*** RECORDS PROVIDED ***

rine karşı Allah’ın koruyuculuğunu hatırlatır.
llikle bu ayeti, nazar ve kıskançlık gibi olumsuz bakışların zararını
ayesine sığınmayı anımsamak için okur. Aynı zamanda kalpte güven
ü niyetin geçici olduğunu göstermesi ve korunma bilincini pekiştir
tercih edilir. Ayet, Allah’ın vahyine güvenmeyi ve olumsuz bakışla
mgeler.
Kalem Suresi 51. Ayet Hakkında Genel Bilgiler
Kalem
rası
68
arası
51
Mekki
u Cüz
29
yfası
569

*** End of RECORDS PROVIDED ***
*** RECORDS PROVIDED ***

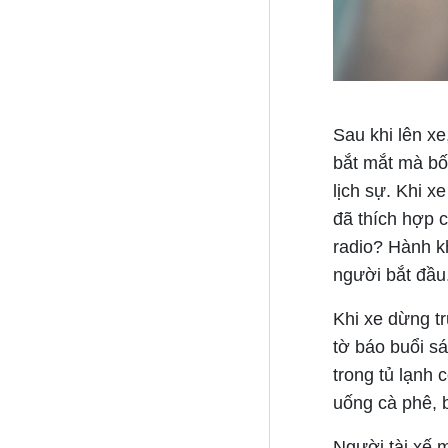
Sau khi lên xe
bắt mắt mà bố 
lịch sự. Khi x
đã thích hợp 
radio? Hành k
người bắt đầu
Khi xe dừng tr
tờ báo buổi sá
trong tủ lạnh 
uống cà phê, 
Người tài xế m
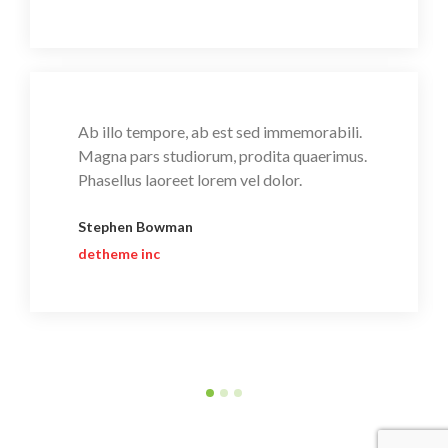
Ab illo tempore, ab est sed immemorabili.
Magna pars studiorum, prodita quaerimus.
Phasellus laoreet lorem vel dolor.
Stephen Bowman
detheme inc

*** End of RECORDS PROVIDED ***

WORK TO BE COMPLETED — Look through the records and give only the number of lines where the string "Allah" appears.

COMPLETED EXERCISE — 2